Sure, hallman/lindsay isn’t the only paint store in town that offers up-to-the-minute hues and color matching, but it is one of very few area paint retailers with a factory nearby. That’s a big bonus for the buy-local crowd that likes to support area businesses. It’s also a benefit to
customers, particularly those buying exterior paint.
“We formulate it for our climate,” Kowald says. “We know it can be 65 or 70 degrees during the day, and it can get down to 30 degrees in the night. Our paint accommodates for those kinds of temperature changes.”
The localism has another environmental benefit beyond savings in transportation fuel. More than 95 percent of all hallman/ lindsay’s residential paint is low-VOC and meets LEED building standards. “When you’re dealing with no-VOC paints, product stability becomes an issue,” Kowald explains. “Because we’re manufactured here locally, we don’t have to stockpile paint and we don’t have to ship it all over the United States. So it became much easier for us to transition our line to low- or no-VOC.”
Paint isn’t the only option budget-conscious homeowners have to update their homes without undertaking a full-scale remodel. Kris Wilke, the manager of The Stool Store, a west-side showroom that offers countless stool choices both in stock and by special order, notes that new hardware on cabinetry can change the look and functionality of a kitchen without putting much pressure on the pocketbook. New coordinated seating can extend the effect of the improvements.
“People are bringing in their light fixtures and hardware, and we’re able to match them,” Wilke says, adding that metal stools are among the most popular styles that she carries. “You have a lot more choice with metal than you do with wood, and a lot of people have so much wood in their kitchens already that they want to stay away from it in their stools. Plus, our manufacturers figured out long ago that they need to match finishes.”
Most homes have other but somewhat hidden opportunities for better functionality and livability. Many consumers can find the space and comfort they desire simply by looking in their closets.
Cory Schneider, owner of California Closets, says remodeling goals often change once homeowners tap into under-utilized storage space. “People who want to remodel or add on are often looking for more storage space,” Schneider says, “but a good organizational system can maximize the space you already have.”
Co-owner and designer Lindsay May Schneider says almost any area of a house can benefit from more thoughtful organization. “Ninety-nine percent of the time we can find a solution,” she says. “People might have a tiny eight-inch wall and think there’s nothing they can do with it, but that’s not true. We can work with almost any space.”
Both Schneiders say that the other benefit of good organizational systems is the peace of mind they bring. “Being organized is also about time management,” Cory Schneider says. “You can find the things you’re looking for,” which eases stress.
That gives people what they ultimately want out of their home-improvement projects. “They come in looking for organized, calming spaces,” Lindsay May Schneider says, “and that’s what they find: spaces where they can relax and spend time with their families.”

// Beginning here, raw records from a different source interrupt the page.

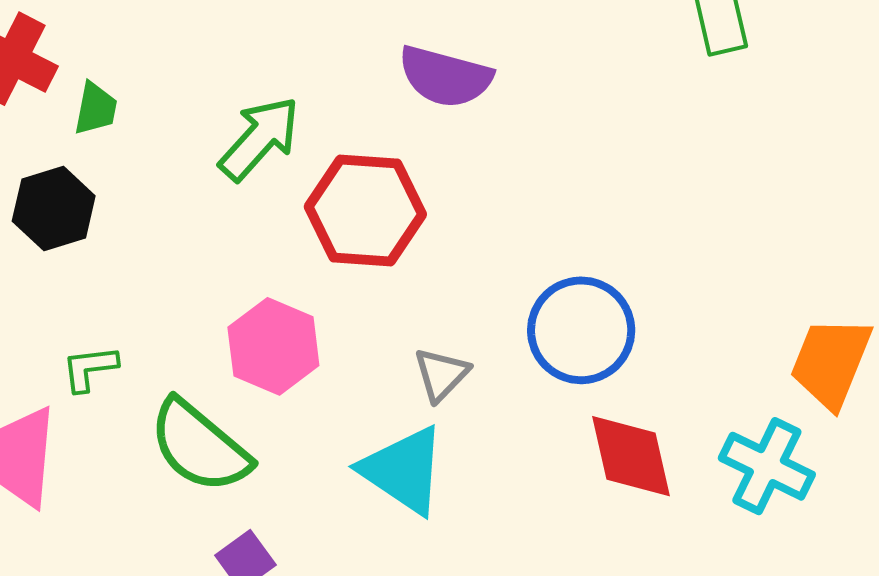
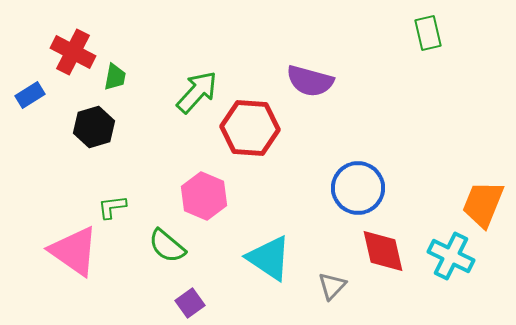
purple semicircle: (445, 77) -> (310, 81), moved
gray triangle: (441, 374) -> (332, 286), moved
green semicircle: (200, 446) -> (167, 246), size x0.7

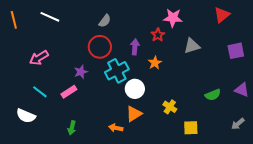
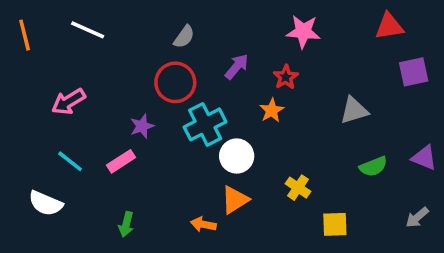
red triangle: (222, 15) -> (389, 26), turned 30
red star: (158, 35) -> (286, 77), moved
gray triangle: (192, 46) -> (354, 110), moved
purple arrow: (135, 47) -> (237, 67), moved, turned 35
purple square: (236, 51) -> (414, 72), moved

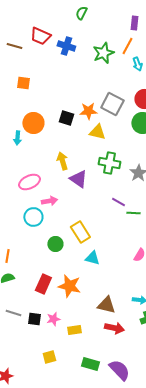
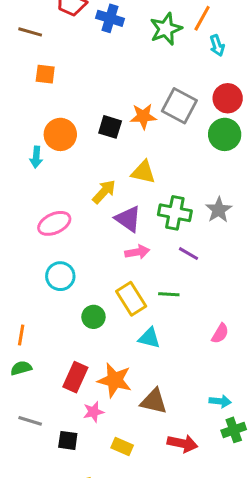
brown line: (14, 46) -> (30, 32), moved
yellow triangle: (97, 132) -> (143, 172), moved
yellow arrow: (62, 161) -> (104, 192), turned 60
green cross: (109, 163) -> (175, 213), moved
pink arrow: (49, 201) -> (137, 252), moved
green line: (133, 213) -> (169, 294), moved
brown triangle: (106, 305) -> (154, 401), moved
black square: (34, 319) -> (68, 440), moved
pink star: (53, 319) -> (93, 412), moved
yellow rectangle: (74, 330) -> (122, 447), turned 32

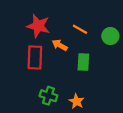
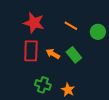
orange arrow: (60, 45) -> (53, 54), moved
green rectangle: (83, 62) -> (74, 55), turned -42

Dan Luck, president of remodeling at Bella Domicile, says many of his clients are investing in their existing homes rather than moving to different houses, and the majority are looking for the same things that the Schneiders describe. “[Our clients] use words like ‘comfortable,’ ‘functional’ and ‘open,’” he says. “I would describe it as relaxed and inviting.”
The cornerstone to this kind of living is the open-concept floor plan with a kitchen that flows into a great room with a dining area. While some homes still have formal dining rooms and living rooms, they also have the more expansive, casual space that allows the kitchen to function as command central. This is where kids grab a snack, teens check their e-mail, toddlers stack LEGOs, all while Mom and Dad unpack the groceries and start dinner.
Furnishing great rooms can be a challenge to homeowners more accustomed to smaller traditional rooms. “That’s where our in-house design service can help,” says Kelly Hofmeister, manager of Woodworks. The west-side furniture store that deals in investment-quality wood and upholstered furniture also offers complimentary in-home design assistance to help clients make the best decisions.
“Getting into the home is the best way for us to help. It gives us the opportunity to see exactly what we’re dealing with. It’s better than someone trying to sketch it out for tell us. Things always look different in their mind’s eye.”
Hofmeister says that too often homeowners misconstrue the size and scale of their great rooms. They might buy furniture that is too small, or they don’t arrange what they have to take advantage of the space. “There’s such a mentality that furniture has to be against the wall,” she notes. “In some of these spaces, if you do that, you’ve got a ballroom in the middle of the room.”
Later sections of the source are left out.